ABOUT THIS TASK: Establish how many lines below contain the string "would". Respond with that number alone.

DATA IN THIS EXERCISE:
________________
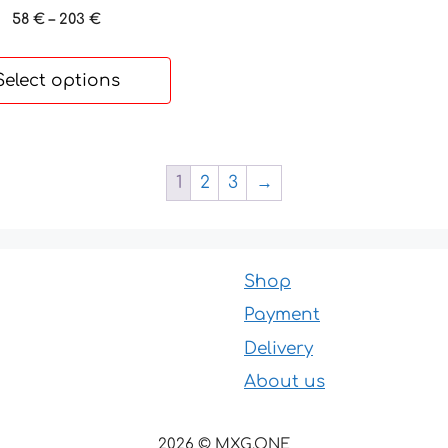
Price
58
€
–
203
€
range:
58 €
Select options
through
203 €
1
2
3
→
Shop
Payment
Delivery
About us
2026 © MXG.ONE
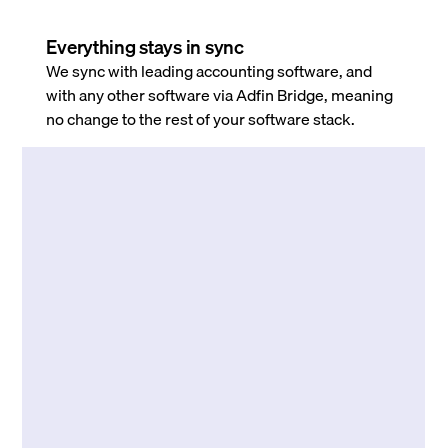
Everything stays in sync
We sync with leading accounting software, and
with any other software via Adfin Bridge, meaning
no change to the rest of your software stack.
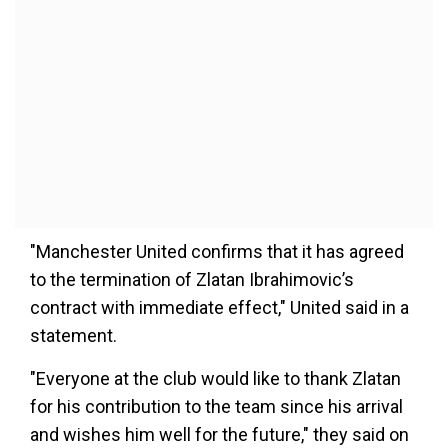
"Manchester United confirms that it has agreed
to the termination of Zlatan Ibrahimovic’s
contract with immediate effect," United said in a
statement.
"Everyone at the club would like to thank Zlatan
for his contribution to the team since his arrival
and wishes him well for the future," they said on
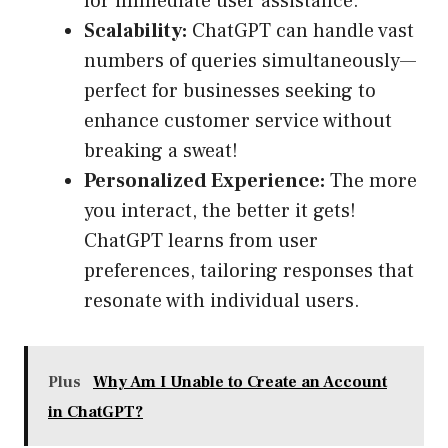
for immediate user assistance.
Scalability:
ChatGPT can handle vast
numbers of queries simultaneously—
perfect for businesses seeking to
enhance customer service without
breaking a sweat!
Personalized Experience:
The more
you interact, the better it gets!
ChatGPT learns from user
preferences, tailoring responses that
resonate with individual users.
Plus
Why Am I Unable to Create an Account
in ChatGPT?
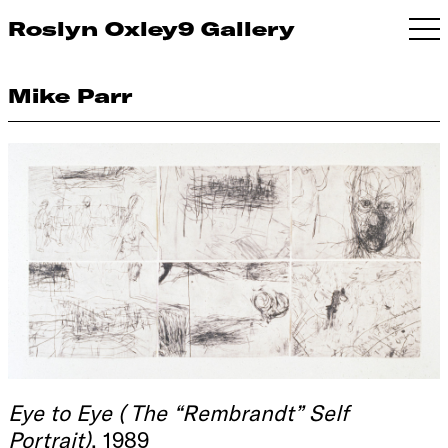
Roslyn Oxley9 Gallery
Mike Parr
Eye to Eye ( The “Rembrandt” Self
Portrait)
, 1989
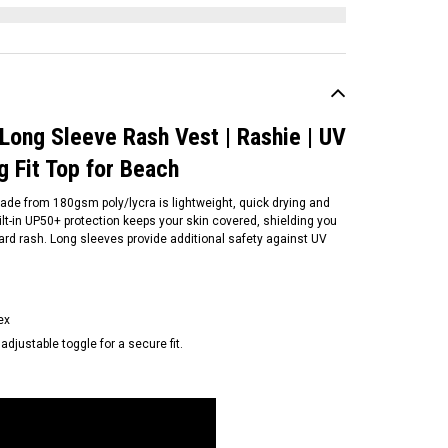
 Long Sleeve Rash Vest | Rashie | UV
ug Fit Top for Beach
made from 180gsm poly/lycra is lightweight, quick drying and
ilt-in UP50+ protection keeps your skin covered, shielding you
ard rash. Long sleeves provide additional safety against UV
ex
S
djustable toggle for a secure fit.
S | FCSII Womens Short
eeve Rash Tee | Relax Fit |
shie | UV shirt for Surfing |
ose Fit Top for Beach
59.95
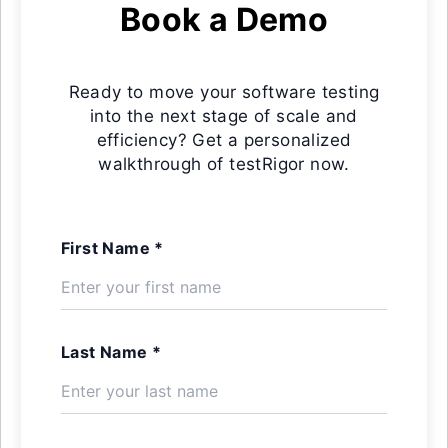
Book a Demo
Ready to move your software testing
into the next stage of scale and
efficiency? Get a personalized
walkthrough of testRigor now.
First Name *
Last Name *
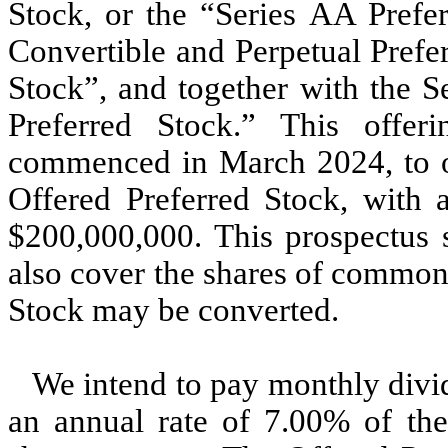
Stock, or the “Series AA Prefe
Convertible and Perpetual Prefe
Stock”, and together with the S
Preferred Stock.” This offe
commenced in March 2024, to off
Offered Preferred Stock, with a
$200,000,000. This prospectus 
also cover the shares of common
Stock may be converted.
We intend to pay monthly divid
an annual rate of 7.00% of the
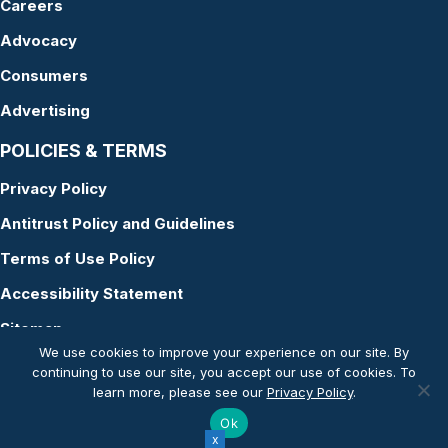
Careers
Advocacy
Consumers
Advertising
POLICIES & TERMS
Privacy Policy
Antitrust Policy and Guidelines
Terms of Use Policy
Accessibility Statement
Sitemap
We use cookies to improve your experience on our site. By
continuing to use our site, you accept our use of cookies. To
learn more, please see our
Privacy Policy
.
© Copyright 2026 American Academy of Audiology
Ok
Website by Yoko Co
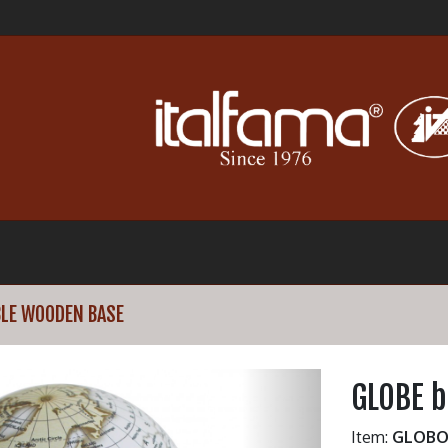
LE WOODEN BASE
GLOBE 
Item:
GLOBO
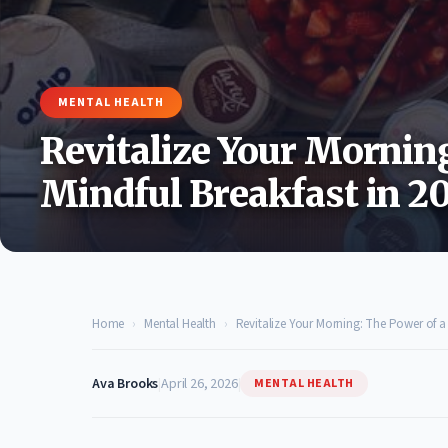
MENTAL HEALTH
Revitalize Your Mornin
Mindful Breakfast in 2
Home
›
Mental Health
›
Revitalize Your Morning: The Power of a 
Ava Brooks
|
April 26, 2026
|
MENTAL HEALTH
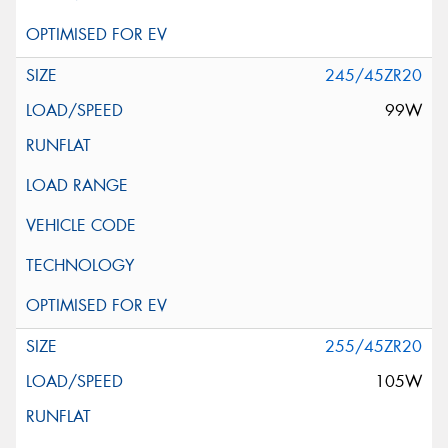
245/45ZR20
99W
255/45ZR20
105W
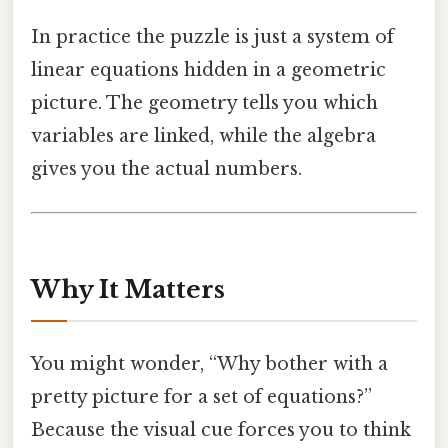
In practice the puzzle is just a system of
linear equations hidden in a geometric
picture. The geometry tells you which
variables are linked, while the algebra
gives you the actual numbers.
Why It Matters
You might wonder, “Why bother with a
pretty picture for a set of equations?”
Because the visual cue forces you to think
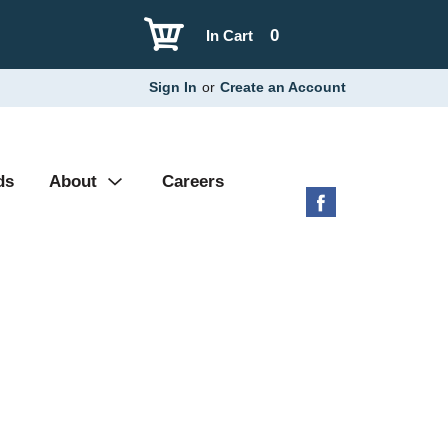
0
In Cart
Sign In
or
Create an Account
ds
About
Careers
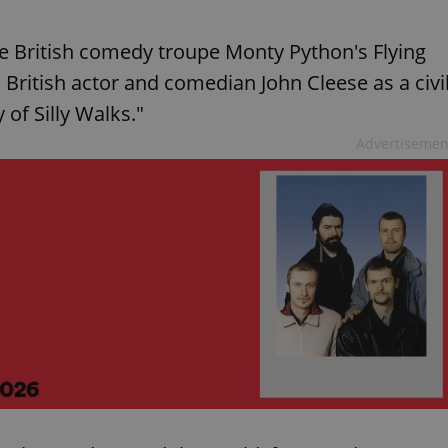
the British comedy troupe Monty Python's Flying
s British actor and comedian John Cleese as a civi
 of Silly Walks."
Advertisemen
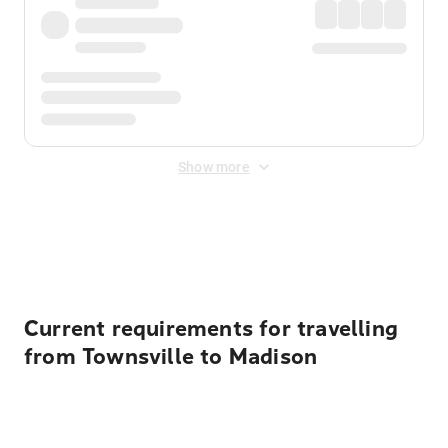
Show more
Displayed fares exclude
Online Booking Fee
&
Merchant
Fee
. Fees are applied once at checkout.
Current requirements for travelling
from Townsville to Madison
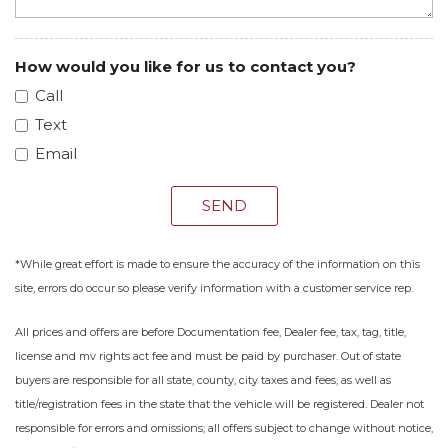
How would you like for us to contact you?
Call
Text
Email
SEND
*While great effort is made to ensure the accuracy of the information on this
site, errors do occur so please verify information with a customer service rep.
All prices and offers are before Documentation fee, Dealer fee, tax, tag, title,
license and mv rights act fee and must be paid by purchaser. Out of state
buyers are responsible for all state, county, city taxes and fees, as well as
title/registration fees in the state that the vehicle will be registered. Dealer not
responsible for errors and omissions; all offers subject to change without notice,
________________
THE ANSWER: 2